> _Problem details_
Repeat exactly, and only, the lines running from the one that holds "Committee, the Research Committee" to the end of the records.

Data to examine section start

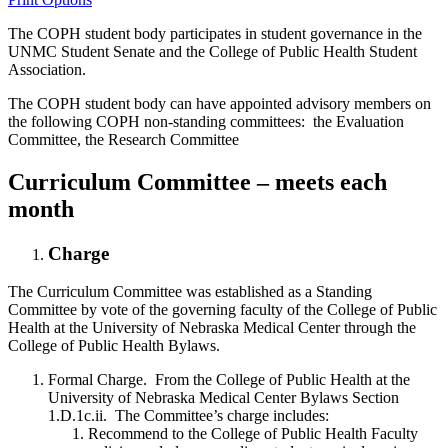
The COPH student body participates in student governance in the
UNMC Student Senate and the College of Public Health Student
Association.
The COPH student body can have appointed advisory members on
the following COPH non-standing committees: the Evaluation
Committee, the Research Committee
Curriculum Committee
– meets each
month
Charge
The Curriculum Committee was established as a Standing
Committee by vote of the governing faculty of the College of Public
Health at the University of Nebraska Medical Center through the
College of Public Health Bylaws.
Formal Charge. From the College of Public Health at the
University of Nebraska Medical Center Bylaws Section
1.D.1c.ii. The Committee’s charge includes:
Recommend to the College of Public Health Faculty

Data to examine section end

> _Task solution_
Committee, the Research Committee
Curriculum Committee
– meets each
month
Charge
The Curriculum Committee was established as a Standing
Committee by vote of the governing faculty of the College of Public
Health at the University of Nebraska Medical Center through the
College of Public Health Bylaws.
Formal Charge. From the College of Public Health at the
University of Nebraska Medical Center Bylaws Section
1.D.1c.ii. The Committee’s charge includes:
Recommend to the College of Public Health Faculty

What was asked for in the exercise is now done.